(Saved entries)
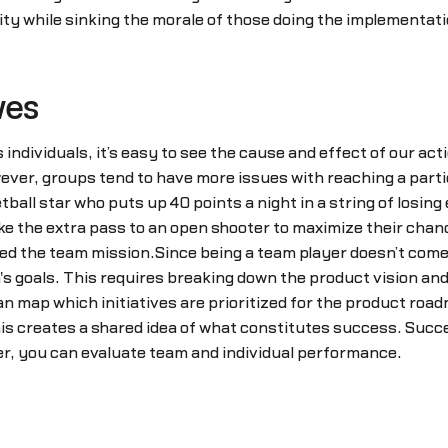
ility while sinking the morale of those doing the implement
ves
ndividuals, it’s easy to see the cause and effect of our act
ever, groups tend to have more issues with reaching a partic
all star who puts up 40 points a night in a string of losing e
ake the extra pass to an open shooter to maximize their cha
ed the team mission.Since being a team player doesn’t come
's goals. This requires breaking down the product vision and 
an map which initiatives are prioritized for the product roa
his creates a shared idea of what constitutes success. Succ
r, you can evaluate team and individual performance.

• **What to do**
The word "product" appears in some lines of the data. Copy every one of those lines.

• **Solution to the problem**
's goals. This requires breaking down the product vision and 
an map which initiatives are prioritized for the product roa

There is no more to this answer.